#### Work instructions:
Print nothing but the lines below starting at the line that holds "B2B ordering, AI-powered" and ending at the line that holds "How Hymenoplasty Is Done", including both, each exactly as written.

#### Data extracted from a collection:
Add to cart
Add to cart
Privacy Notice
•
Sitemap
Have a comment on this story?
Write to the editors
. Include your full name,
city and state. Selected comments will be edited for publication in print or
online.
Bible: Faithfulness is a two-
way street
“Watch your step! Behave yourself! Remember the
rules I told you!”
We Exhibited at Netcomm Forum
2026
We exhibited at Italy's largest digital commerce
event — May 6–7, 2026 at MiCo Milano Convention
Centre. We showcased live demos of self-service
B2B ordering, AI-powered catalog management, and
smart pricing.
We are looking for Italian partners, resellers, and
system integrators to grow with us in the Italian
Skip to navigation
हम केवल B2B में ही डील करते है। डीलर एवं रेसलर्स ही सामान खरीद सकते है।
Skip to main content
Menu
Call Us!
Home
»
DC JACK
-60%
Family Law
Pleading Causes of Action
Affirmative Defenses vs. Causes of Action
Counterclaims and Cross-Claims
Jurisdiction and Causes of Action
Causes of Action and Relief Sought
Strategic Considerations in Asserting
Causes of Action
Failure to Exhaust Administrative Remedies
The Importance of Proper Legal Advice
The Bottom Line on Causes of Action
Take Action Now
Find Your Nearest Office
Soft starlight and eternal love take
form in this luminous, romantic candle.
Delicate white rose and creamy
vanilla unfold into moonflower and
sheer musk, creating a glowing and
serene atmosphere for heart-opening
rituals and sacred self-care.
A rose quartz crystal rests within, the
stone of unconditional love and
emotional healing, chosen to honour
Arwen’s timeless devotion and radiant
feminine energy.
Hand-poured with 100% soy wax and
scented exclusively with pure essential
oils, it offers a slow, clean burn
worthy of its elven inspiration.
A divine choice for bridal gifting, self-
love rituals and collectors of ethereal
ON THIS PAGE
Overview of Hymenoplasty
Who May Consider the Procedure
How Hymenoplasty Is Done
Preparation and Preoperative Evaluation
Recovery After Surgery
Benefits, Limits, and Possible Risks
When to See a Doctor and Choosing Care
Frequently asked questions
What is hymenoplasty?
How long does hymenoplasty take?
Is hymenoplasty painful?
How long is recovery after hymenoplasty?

#### Expected answer:
B2B ordering, AI-powered catalog management, and
smart pricing.
We are looking for Italian partners, resellers, and
system integrators to grow with us in the Italian
Skip to navigation
हम केवल B2B में ही डील करते है। डीलर एवं रेसलर्स ही सामान खरीद सकते है।
Skip to main content
Menu
Call Us!
Home
»
DC JACK
-60%
Family Law
Pleading Causes of Action
Affirmative Defenses vs. Causes of Action
Counterclaims and Cross-Claims
Jurisdiction and Causes of Action
Causes of Action and Relief Sought
Strategic Considerations in Asserting
Causes of Action
Failure to Exhaust Administrative Remedies
The Importance of Proper Legal Advice
The Bottom Line on Causes of Action
Take Action Now
Find Your Nearest Office
Soft starlight and eternal love take
form in this luminous, romantic candle.
Delicate white rose and creamy
vanilla unfold into moonflower and
sheer musk, creating a glowing and
serene atmosphere for heart-opening
rituals and sacred self-care.
A rose quartz crystal rests within, the
stone of unconditional love and
emotional healing, chosen to honour
Arwen’s timeless devotion and radiant
feminine energy.
Hand-poured with 100% soy wax and
scented exclusively with pure essential
oils, it offers a slow, clean burn
worthy of its elven inspiration.
A divine choice for bridal gifting, self-
love rituals and collectors of ethereal
ON THIS PAGE
Overview of Hymenoplasty
Who May Consider the Procedure
How Hymenoplasty Is Done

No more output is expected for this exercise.